This study evaluated the performance of Random Forest (RF), eXtreme Gradient Boosting (XGBoost), and Partial Least Squares Regression (PLSR) algorithms in estimating peanut LAI using spectral features derived from high spatial-temporal resolution PlanetScope data. Thirteen VIs were assessed for the estimation of peanut LAI. Overall, most VIs exhibited strong positive linear relationships with LAI (r > 0.75), but showed some saturation when LAI reached 3 m²/m². The thirteen VIs assessed individually revealed that their performance varied in predicting peanut LAI using RF, XGBoost and PLSR models. The results indicated that the SR and RTVIcore had the highest LAI estimation accuracy in the RF model, RTVIcore was the best index in the XGBoost model, and RTVIcore and MSAVI performed superior to other VIs in the PLSR model.
Moreover, the spectral features (bands and VIs) that had the highest influence on the model accuracy were identified using the RF, XGBoost, and PLSR feature importance metrics. The gNDVI was identified as the most important predictor of peanut LAI using RF model. The RTVIcore had the highest influence on XGBoost model performance accuracy. For the PLSR algorithm, the MSAVI and RTVIcore were the important predictors of LAI estimates. Further, our results demonstrated that spectral indices derived from PlanetScope bands exhibited greater predictive accuracy compared to accuracy using spectral bands in the estimation of peanut LAI. Meanwhile, the integration of spectral bands and VIs identified through variable importance analysis, was evaluated for LAI estimation, and the results showed that combining bands and VIs led to a reduction in prediction accuracy for LAI estimates, highlighting the significance of selecting important predictor variables to guarantee the best accuracy. Overall, our results demonstrated that the RF model provides the most robust predictive performance for peanut LAI using PlanetScope data, therefore making it a strong candidate for operational applications.
However, certain limitations should be admitted in this study. First, the in situ LAI dataset was relatively small, which may limit the robustness of model calibration and validation. Additionally, field measurements were conducted only at the maturity stage of the peanut crop, limiting the evaluation of model performance across different growth stages. Future research will aim to collect a larger number of in situ samples to enhance the representativeness and reliability of model training. Moreover, field experiments will be extended to multiple phenological stages throughout the growing season to better assess the models’ ability to estimate peanut LAI across various developmental phases. Finally, future studies will focus on evaluating the transferability of peanut LAI prediction models to assess their performance across diverse geographic regions, crop types, and environmental conditions.

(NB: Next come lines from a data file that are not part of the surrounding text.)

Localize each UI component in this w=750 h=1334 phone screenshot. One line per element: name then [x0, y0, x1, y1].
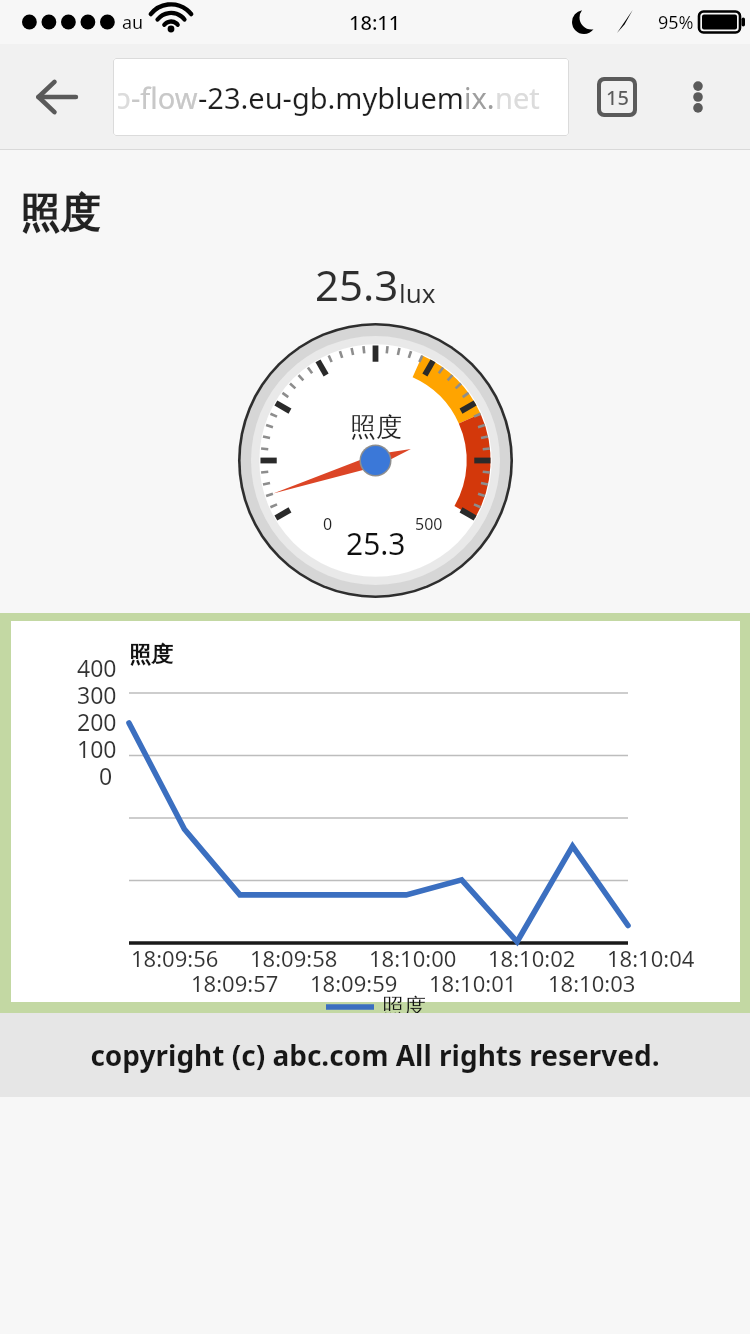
staticText: -23.eu-gb.mybluem: [198, 78, 464, 117]
button[interactable]: 照度: [11, 621, 740, 1002]
staticText: 95%: [658, 10, 694, 35]
button[interactable]: Tabs, 15 open: [585, 65, 649, 129]
staticText: net: [495, 78, 540, 117]
staticText: 0: [323, 513, 333, 535]
staticText: lux: [399, 275, 436, 310]
staticText: 照度: [129, 641, 173, 669]
staticText: 18:09:59: [310, 968, 398, 998]
staticText: ɔ: [117, 78, 131, 117]
button[interactable]: Back: [22, 62, 92, 132]
staticText: 300: [77, 679, 117, 710]
staticText: 照度: [350, 411, 402, 444]
staticText: ix.: [464, 78, 495, 117]
staticText: 18:09:56: [131, 943, 219, 973]
staticText: 18:10:03: [548, 968, 636, 998]
button[interactable]: More options: [666, 65, 730, 129]
staticText: 500: [415, 513, 443, 535]
staticText: 18:09:58: [250, 943, 338, 973]
staticText: 照度: [20, 188, 100, 238]
staticText: -flow: [131, 78, 198, 117]
staticText: 照度: [382, 993, 426, 1021]
staticText: 18:10:00: [369, 943, 457, 973]
staticText: 25.3: [346, 523, 406, 564]
staticText: copyright (c) abc.com All rights reserve…: [90, 1036, 660, 1074]
staticText: 100: [77, 733, 117, 764]
staticText: 25.3: [315, 256, 399, 313]
button[interactable]: ɔ: [113, 58, 569, 136]
staticText: 200: [77, 706, 117, 737]
staticText: au: [122, 10, 144, 35]
staticText: 400: [77, 652, 117, 683]
staticText: 18:11: [349, 9, 401, 36]
staticText: 0: [99, 760, 113, 791]
staticText: 18:10:01: [429, 968, 517, 998]
staticText: 18:09:57: [191, 968, 279, 998]
staticText: 18:10:04: [607, 943, 695, 973]
staticText: 18:10:02: [488, 943, 576, 973]
staticText: 15: [606, 84, 629, 111]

CRediT authorship contribution statement

M. Ekwe: Field data collection, conceptualization, methodology, software, validation, formal analysis, resources, Writing - original draft, editing. H. Fernando: Formal analysis, methodology, Writing - review & editing. G. James: Writing - review & editing. O. Adeluyi: Methodology, Formal analysis, Writing - review & editing. J. Verrelst: Methodology, software, Writing - review & editing. A. Kross: Supervision, Writing - review & editing.

Funding

This research received no external funding to report.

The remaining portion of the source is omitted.